Leave out the pictures and transcribe every entry below exactly.

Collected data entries
========================================================================

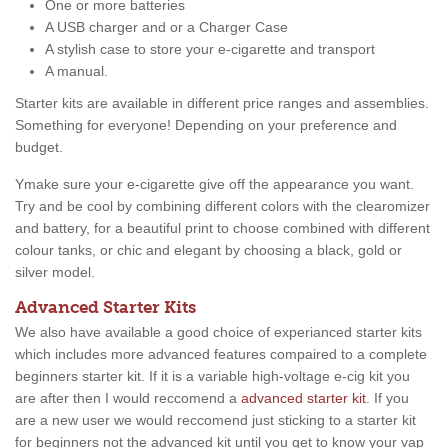
One or more batteries
A USB charger and or a Charger Case
A stylish case to store your e-cigarette and transport
A manual.
Starter kits are available in different price ranges and assemblies.
Something for everyone! Depending on your preference and
budget.
Ymake sure your e-cigarette give off the appearance you want.
Try and be cool by combining different colors with the clearomizer
and battery, for a beautiful print to choose combined with different
colour tanks, or chic and elegant by choosing a black, gold or
silver model.
Advanced Starter Kits
We also have available a good choice of experianced starter kits
which includes more advanced features compaired to a complete
beginners starter kit. If it is a variable high-voltage e-cig kit you
are after then I would reccomend a
advanced starter kit
. If you
are a new user we would reccomend just sticking to a starter kit
for beginners not the advanced kit until you get to know your vap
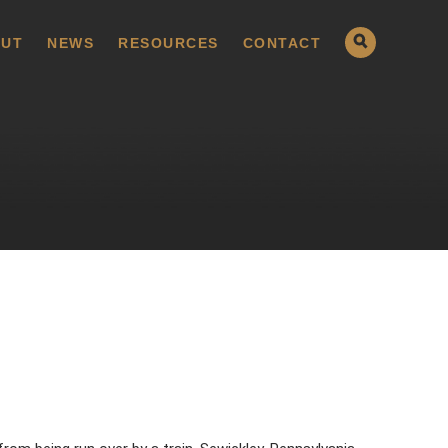
UT
NEWS
RESOURCES
CONTACT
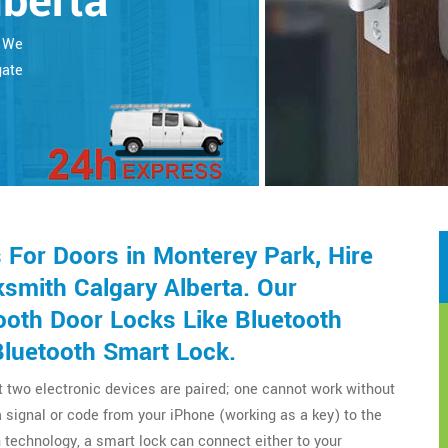
lberta
. We
gate
For Doors in Monterey Park, Hire
smith Calgary Alberta. Our
ooth Door Locks Like Bluetooth
Bluetooth Smart Lock.
t two electronic devices are paired; one cannot work without
a signal or code from your iPhone (working as a key) to the
technology, a smart lock can connect either to your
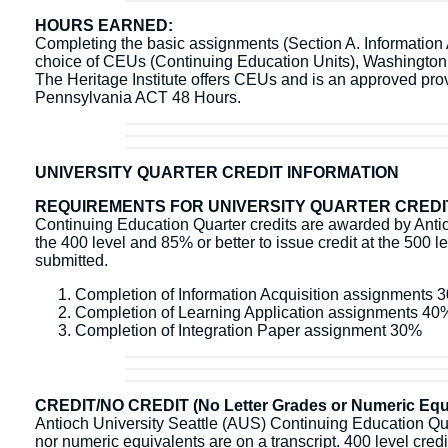
HOURS EARNED:
Completing the basic assignments (Section A. Information Ac
choice of CEUs (Continuing Education Units), Washingto
The Heritage Institute offers CEUs and is an approved pr
Pennsylvania ACT 48 Hours.
UNIVERSITY QUARTER CREDIT INFORMATION
REQUIREMENTS FOR UNIVERSITY QUARTER CREDI
Continuing Education Quarter credits are awarded by Antioc
the 400 level and 85% or better to issue credit at the 500 l
submitted.
Completion of Information Acquisition assignments 
Completion of Learning Application assignments 40
Completion of Integration Paper assignment 30%
CREDIT/NO CREDIT (No Letter Grades or Numeric Equi
Antioch University Seattle (AUS) Continuing Education Quart
nor numeric equivalents are on a transcript. 400 level credit 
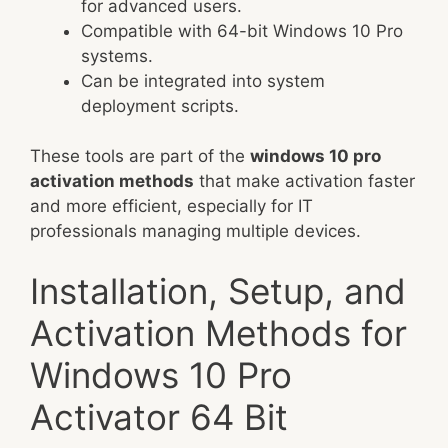
for advanced users.
Compatible with 64-bit Windows 10 Pro
systems.
Can be integrated into system
deployment scripts.
These tools are part of the
windows 10 pro
activation methods
that make activation faster
and more efficient, especially for IT
professionals managing multiple devices.
Installation, Setup, and
Activation Methods for
Windows 10 Pro
Activator 64 Bit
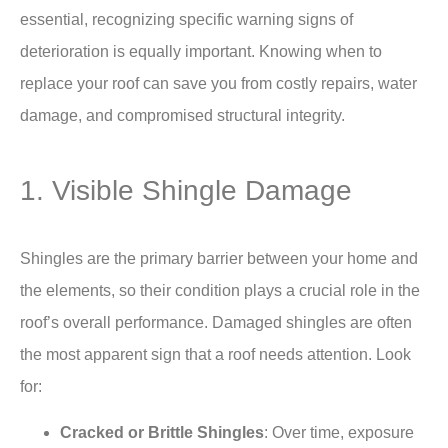
essential, recognizing specific warning signs of
deterioration is equally important. Knowing when to
replace your roof can save you from costly repairs, water
damage, and compromised structural integrity.
1. Visible Shingle Damage
Shingles are the primary barrier between your home and
the elements, so their condition plays a crucial role in the
roof’s overall performance. Damaged shingles are often
the most apparent sign that a roof needs attention. Look
for:
Cracked or Brittle Shingles
: Over time, exposure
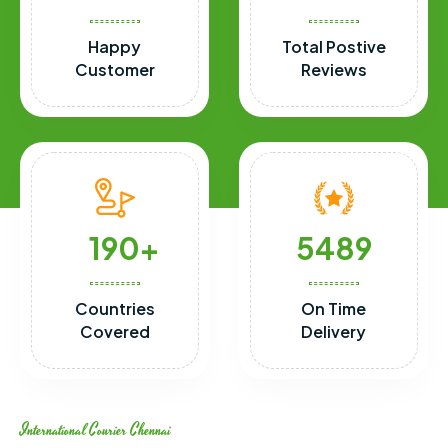
Happy
Total Postive
Customer
Reviews
190
5489
Countries
On Time
Covered
Delivery
International Courier Chennai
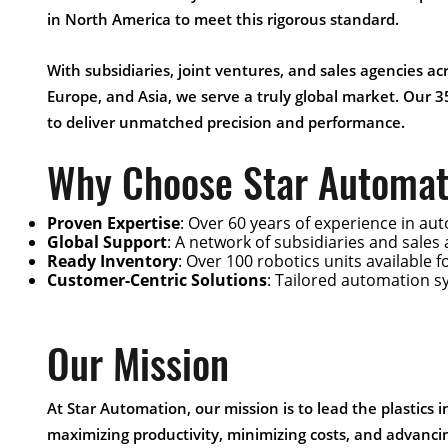
in North America to meet this rigorous standard.
With subsidiaries, joint ventures, and sales agencies a
Europe, and Asia, we serve a truly global market. Our 3
to deliver unmatched precision and performance.
Why Choose Star Automat
Proven Expertise
: Over 60 years of experience in aut
Global Support
: A network of subsidiaries and sales
Ready Inventory
: Over 100 robotics units available 
Customer-Centric Solutions
: Tailored automation s
Our Mission
At Star Automation, our mission is to lead the plastics 
maximizing productivity, minimizing costs, and advanci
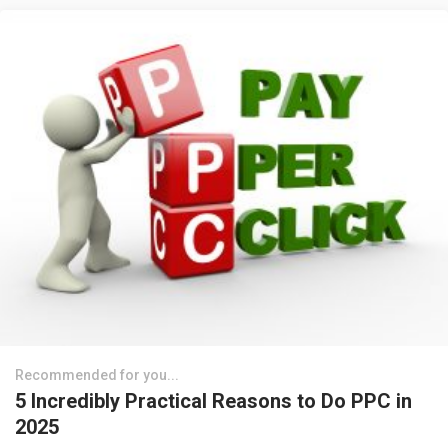
Recommended for you...
5 Incredibly Practical Reasons to Do PPC in
2025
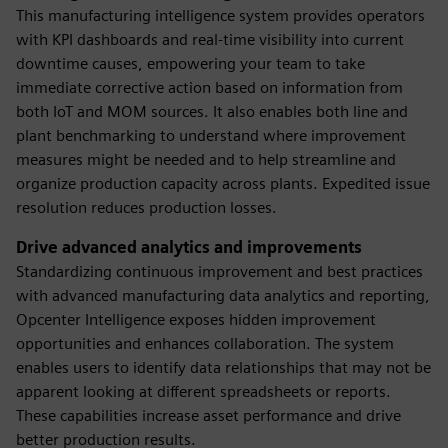
This manufacturing intelligence system provides operators
with KPI dashboards and real-time visibility into current
downtime causes, empowering your team to take
immediate corrective action based on information from
both IoT and MOM sources. It also enables both line and
plant benchmarking to understand where improvement
measures might be needed and to help streamline and
organize production capacity across plants. Expedited issue
resolution reduces production losses.
Drive advanced analytics and improvements
Standardizing continuous improvement and best practices
with advanced manufacturing data analytics and reporting,
Opcenter Intelligence exposes hidden improvement
opportunities and enhances collaboration. The system
enables users to identify data relationships that may not be
apparent looking at different spreadsheets or reports.
These capabilities increase asset performance and drive
better production results.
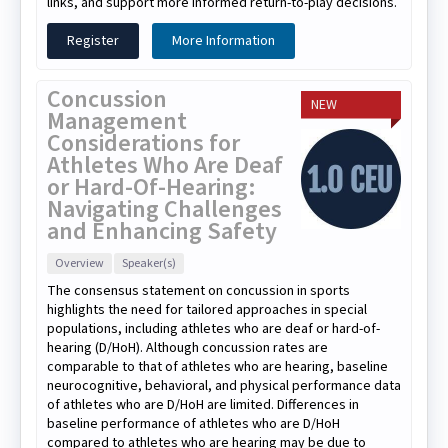
links, and support more informed return-to-play decisions.
Register
More Information
Concussion
NEW
Management
Considerations for
Athletes Who Are Deaf
or Hard-Of-Hearing:
Navigating Challenges
and Enhancing Safety
Overview
Speaker(s)
The consensus statement on concussion in sports
highlights the need for tailored approaches in special
populations, including athletes who are deaf or hard-of-
hearing (D/HoH). Although concussion rates are
comparable to that of athletes who are hearing, baseline
neurocognitive, behavioral, and physical performance data
of athletes who are D/HoH are limited. Differences in
baseline performance of athletes who are D/HoH
compared to athletes who are hearing may be due to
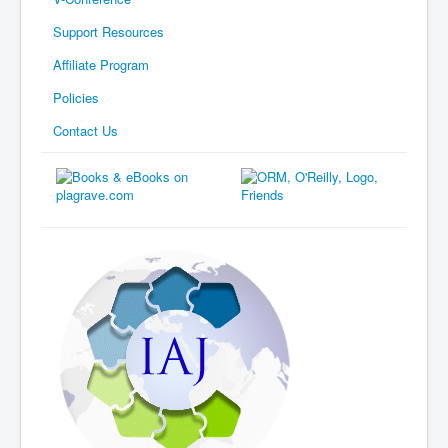
Support Resources
Affiliate Program
Policies
Contact Us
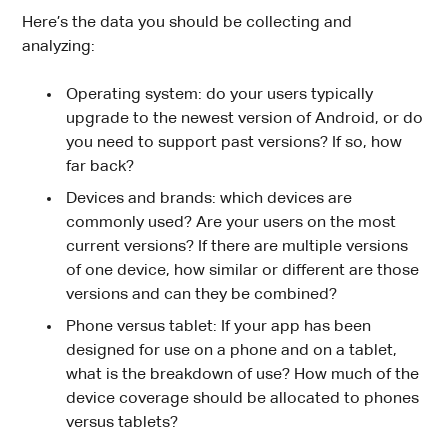
Here’s the data you should be collecting and
analyzing:
Operating system: do your users typically
upgrade to the newest version of Android, or do
you need to support past versions? If so, how
far back?
Devices and brands: which devices are
commonly used? Are your users on the most
current versions? If there are multiple versions
of one device, how similar or different are those
versions and can they be combined?
Phone versus tablet: If your app has been
designed for use on a phone and on a tablet,
what is the breakdown of use? How much of the
device coverage should be allocated to phones
versus tablets?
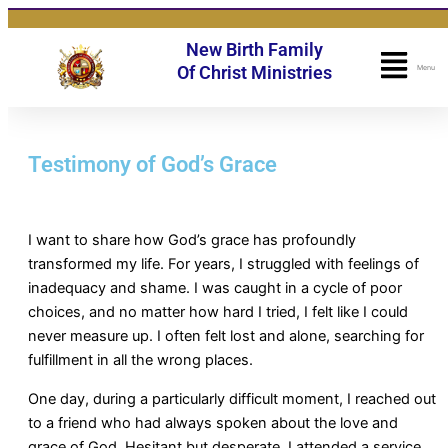
Skip
to
New Birth Family
content
Fly
Of Christ Ministries
Menu
Me
Testimony of God’s Grace
I want to share how God’s grace has profoundly
transformed my life. For years, I struggled with feelings of
inadequacy and shame. I was caught in a cycle of poor
choices, and no matter how hard I tried, I felt like I could
never measure up. I often felt lost and alone, searching for
fulfillment in all the wrong places.
One day, during a particularly difficult moment, I reached out
to a friend who had always spoken about the love and
grace of God. Hesitant but desperate, I attended a service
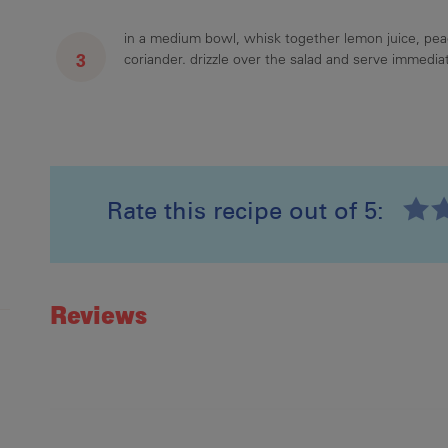
in a medium bowl, whisk together lemon juice, pe
coriander. drizzle over the salad and serve immediat
Rate this recipe out of 5:
Recipe ID
Rating
Reviews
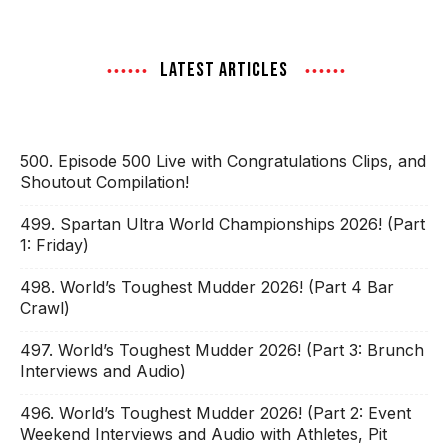
LATEST ARTICLES
500. Episode 500 Live with Congratulations Clips, and
Shoutout Compilation!
499. Spartan Ultra World Championships 2026! (Part
1: Friday)
498. World’s Toughest Mudder 2026! (Part 4 Bar
Crawl)
497. World’s Toughest Mudder 2026! (Part 3: Brunch
Interviews and Audio)
496. World’s Toughest Mudder 2026! (Part 2: Event
Weekend Interviews and Audio with Athletes, Pit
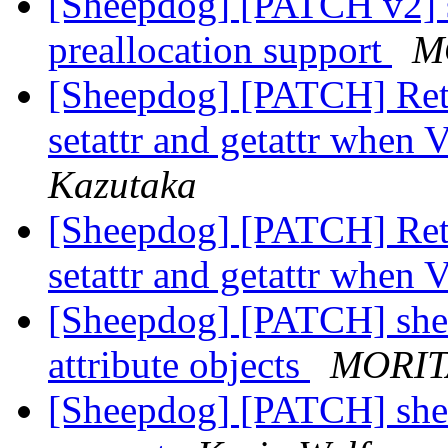
[Sheepdog] [PATCH v2] s
preallocation support
M
[Sheepdog] [PATCH] Re
setattr and getattr when 
Kazutaka
[Sheepdog] [PATCH] Re
setattr and getattr when 
[Sheepdog] [PATCH] sheep:
attribute objects
MORIT
[Sheepdog] [PATCH] shee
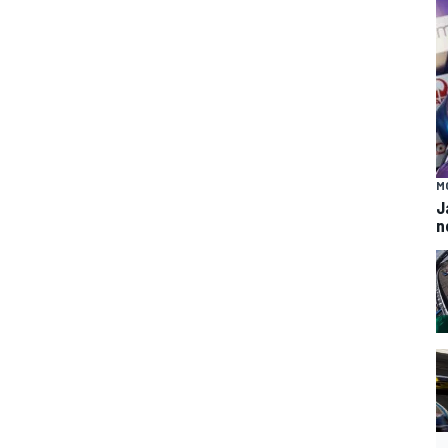
M
J
n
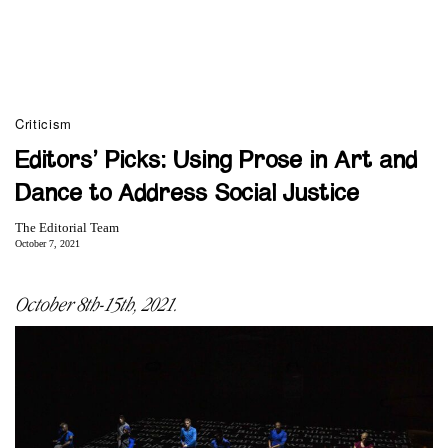
Criticism
Editors’ Picks: Using Prose in Art and
Dance to Address Social Justice
The Editorial Team
October 7, 2021
October 8th-15th, 2021.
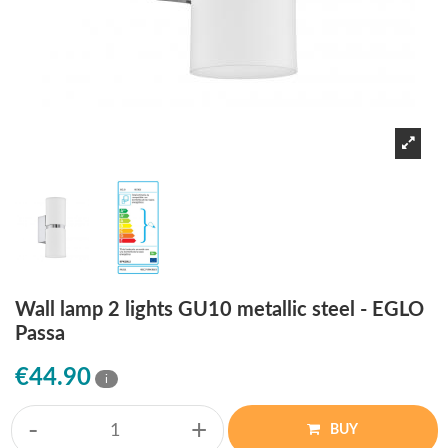
Wall lamp 2 lights GU10 metallic steel - EGLO
Passa
€44.90
i
-
+
BUY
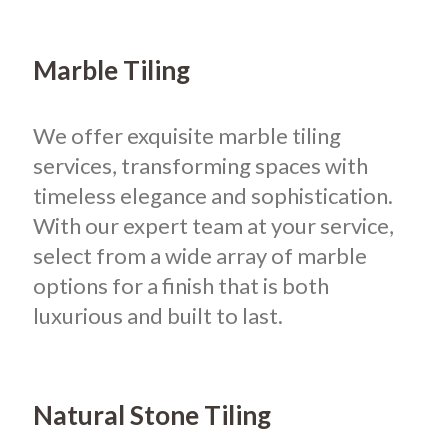
Marble Tiling
We offer exquisite marble tiling
services, transforming spaces with
timeless elegance and sophistication.
With our expert team at your service,
select from a wide array of marble
options for a finish that is both
luxurious and built to last.
Natural Stone Tiling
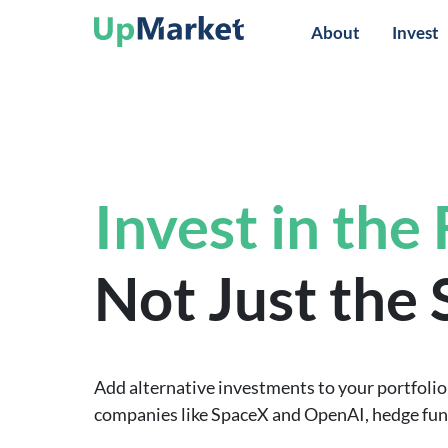
About
Invest
Invest in the
Not Just the
Add alternative investments to your portfolio 
companies like SpaceX and OpenAI, hedge funds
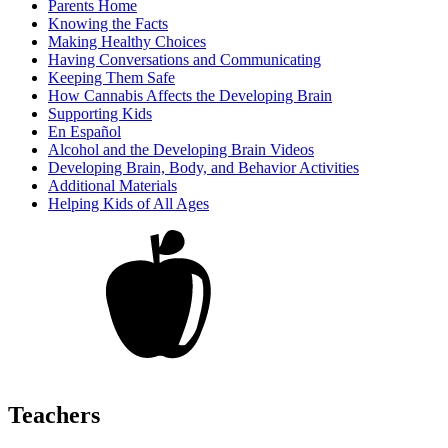
Parents Home
Knowing the Facts
Making Healthy Choices
Having Conversations and Communicating
Keeping Them Safe
How Cannabis Affects the Developing Brain
Supporting Kids
En Español
Alcohol and the Developing Brain Videos
Developing Brain, Body, and Behavior Activities
Additional Materials
Helping Kids of All Ages
Teachers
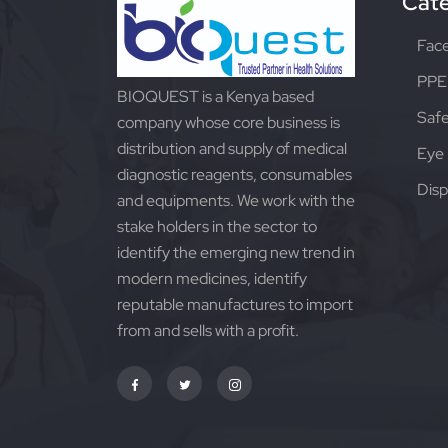
Cate
Fac
PPE 
BIOQUEST is a Kenya based
Safe
company whose core business is
distribution and supply of medical
Eye 
diagnostic reagents, consumables
Disp
and equipments. We work with the
stake holders in the sector to
identify the emerging new trend in
modern medicines, identify
reputable manufactures to import
from and sells with a profit.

========================================================================

* Your solution:
One or more batteries
A USB charger and or a Charger Case
A stylish case to store your e-cigarette and transport
A manual.
Starter kits are available in different price ranges and assemblies.
Something for everyone! Depending on your preference and
budget.
Ymake sure your e-cigarette give off the appearance you want.
Try and be cool by combining different colors with the clearomizer
and battery, for a beautiful print to choose combined with different
colour tanks, or chic and elegant by choosing a black, gold or
silver model.
Advanced Starter Kits
We also have available a good choice of experianced starter kits
which includes more advanced features compaired to a complete
beginners starter kit. If it is a variable high-voltage e-cig kit you
are after then I would reccomend a
advanced starter kit
. If you
are a new user we would reccomend just sticking to a starter kit
for beginners not the advanced kit until you get to know your vap
UT
NEWS
RESOURCES
CONTACT
lberta
. We
gate
For Doors in Monterey Park, Hire
smith Calgary Alberta. Our
ooth Door Locks Like Bluetooth
Bluetooth Smart Lock.
t two electronic devices are paired; one cannot work without
a signal or code from your iPhone (working as a key) to the
technology, a smart lock can connect either to your
HOURS EARNED:
Completing the basic assignments (Section A. Information Ac
choice of CEUs (Continuing Education Units), Washingto
The Heritage Institute offers CEUs and is an approved pr
Pennsylvania ACT 48 Hours.
UNIVERSITY QUARTER CREDIT INFORMATION
REQUIREMENTS FOR UNIVERSITY QUARTER CREDI
Continuing Education Quarter credits are awarded by Antioc
the 400 level and 85% or better to issue credit at the 500 l
submitted.
Completion of Information Acquisition assignments 
Completion of Learning Application assignments 40
Completion of Integration Paper assignment 30%
CREDIT/NO CREDIT (No Letter Grades or Numeric Equi
Antioch University Seattle (AUS) Continuing Education Quart
nor numeric equivalents are on a transcript. 400 level credit 
for advanced users.
Compatible with 64-bit Windows 10 Pro
systems.
Can be integrated into system
deployment scripts.
These tools are part of the
windows 10 pro
activation methods
that make activation faster
and more efficient, especially for IT
professionals managing multiple devices.
Installation, Setup, and
Activation Methods for
Windows 10 Pro
Activator 64 Bit
essential, recognizing specific warning signs of
deterioration is equally important. Knowing when to
replace your roof can save you from costly repairs, water
damage, and compromised structural integrity.
1. Visible Shingle Damage
Shingles are the primary barrier between your home and
the elements, so their condition plays a crucial role in the
roof’s overall performance. Damaged shingles are often
the most apparent sign that a roof needs attention. Look
for:
Cracked or Brittle Shingles
: Over time, exposure
Happy
Total Postive
Customer
Reviews
190
5489
Countries
On Time
Covered
Delivery
International Courier Chennai
in North America to meet this rigorous standard.
With subsidiaries, joint ventures, and sales agencies a
Europe, and Asia, we serve a truly global market. Our 3
to deliver unmatched precision and performance.
Why Choose Star Automat
Proven Expertise
: Over 60 years of experience in aut
Global Support
: A network of subsidiaries and sales
Ready Inventory
: Over 100 robotics units available 
Customer-Centric Solutions
: Tailored automation s
Our Mission
At Star Automation, our mission is to lead the plastics 
maximizing productivity, minimizing costs, and advanci
Recommended for you...
5 Incredibly Practical Reasons to Do PPC in
2025
This manufacturing intelligence system provides operators
with KPI dashboards and real-time visibility into current
downtime causes, empowering your team to take
immediate corrective action based on information from
both IoT and MOM sources. It also enables both line and
plant benchmarking to understand where improvement
measures might be needed and to help streamline and
organize production capacity across plants. Expedited issue
resolution reduces production losses.
Drive advanced analytics and improvements
Standardizing continuous improvement and best practices
with advanced manufacturing data analytics and reporting,
Opcenter Intelligence exposes hidden improvement
opportunities and enhances collaboration. The system
enables users to identify data relationships that may not be
apparent looking at different spreadsheets or reports.
These capabilities increase asset performance and drive
better production results.
links, and support more informed return-to-play decisions.
Register
More Information
Concussion
NEW
Management
Considerations for
Athletes Who Are Deaf
or Hard-Of-Hearing:
Navigating Challenges
and Enhancing Safety
Overview
Speaker(s)
The consensus statement on concussion in sports
highlights the need for tailored approaches in special
populations, including athletes who are deaf or hard-of-
hearing (D/HoH). Although concussion rates are
comparable to that of athletes who are hearing, baseline
neurocognitive, behavioral, and physical performance data
of athletes who are D/HoH are limited. Differences in
baseline performance of athletes who are D/HoH
compared to athletes who are hearing may be due to
Support Resources
Affiliate Program
Policies
Contact Us
Here’s the data you should be collecting and
analyzing:
Operating system: do your users typically
upgrade to the newest version of Android, or do
you need to support past versions? If so, how
far back?
Devices and brands: which devices are
commonly used? Are your users on the most
current versions? If there are multiple versions
of one device, how similar or different are those
versions and can they be combined?
Phone versus tablet: If your app has been
designed for use on a phone and on a tablet,
what is the breakdown of use? How much of the
device coverage should be allocated to phones
versus tablets?
Skip
to
New Birth Family
content
Fly
Of Christ Ministries
Menu
Me
Testimony of God’s Grace
I want to share how God’s grace has profoundly
transformed my life. For years, I struggled with feelings of
inadequacy and shame. I was caught in a cycle of poor
choices, and no matter how hard I tried, I felt like I could
never measure up. I often felt lost and alone, searching for
fulfillment in all the wrong places.
One day, during a particularly difficult moment, I reached out
to a friend who had always spoken about the love and
grace of God. Hesitant but desperate, I attended a service
in a medium bowl, whisk together lemon juice, pe
coriander. drizzle over the salad and serve immediat
Rate this recipe out of 5:
Recipe ID
Rating
Reviews
LATEST ARTICLES
500. Episode 500 Live with Congratulations Clips, and
Shoutout Compilation!
499. Spartan Ultra World Championships 2026! (Part
1: Friday)
498. World’s Toughest Mudder 2026! (Part 4 Bar
Crawl)
497. World’s Toughest Mudder 2026! (Part 3: Brunch
Interviews and Audio)
496. World’s Toughest Mudder 2026! (Part 2: Event
Weekend Interviews and Audio with Athletes, Pit
[Sheepdog] [PATCH v2] s
preallocation support
M
[Sheepdog] [PATCH] Re
setattr and getattr when 
Kazutaka
[Sheepdog] [PATCH] Re
setattr and getattr when 
[Sheepdog] [PATCH] sheep:
attribute objects
MORIT
[Sheepdog] [PATCH] shee
M
J
n
Criticism
Editors’ Picks: Using Prose in Art and
Dance to Address Social Justice
The Editorial Team
October 7, 2021
October 8th-15th, 2021.
Wall lamp 2 lights GU10 metallic steel - EGLO
Passa
€44.90
i
-
+
BUY
Marble Tiling
We offer exquisite marble tiling
services, transforming spaces with
timeless elegance and sophistication.
With our expert team at your service,
select from a wide array of marble
options for a finish that is both
luxurious and built to last.
Natural Stone Tiling
About
Invest
Invest in the
Not Just the
Add alternative investments to your portfolio 
companies like SpaceX and OpenAI, hedge funds
Parents Home
Knowing the Facts
Making Healthy Choices
Having Conversations and Communicating
Keeping Them Safe
How Cannabis Affects the Developing Brain
Supporting Kids
En Español
Alcohol and the Developing Brain Videos
Developing Brain, Body, and Behavior Activities
Additional Materials
Helping Kids of All Ages
Teachers
Cate
Fac
PPE 
BIOQUEST is a Kenya based
Safe
company whose core business is
distribution and supply of medical
Eye 
diagnostic reagents, consumables
Disp
and equipments. We work with the
stake holders in the sector to
identify the emerging new trend in
modern medicines, identify
reputable manufactures to import
from and sells with a profit.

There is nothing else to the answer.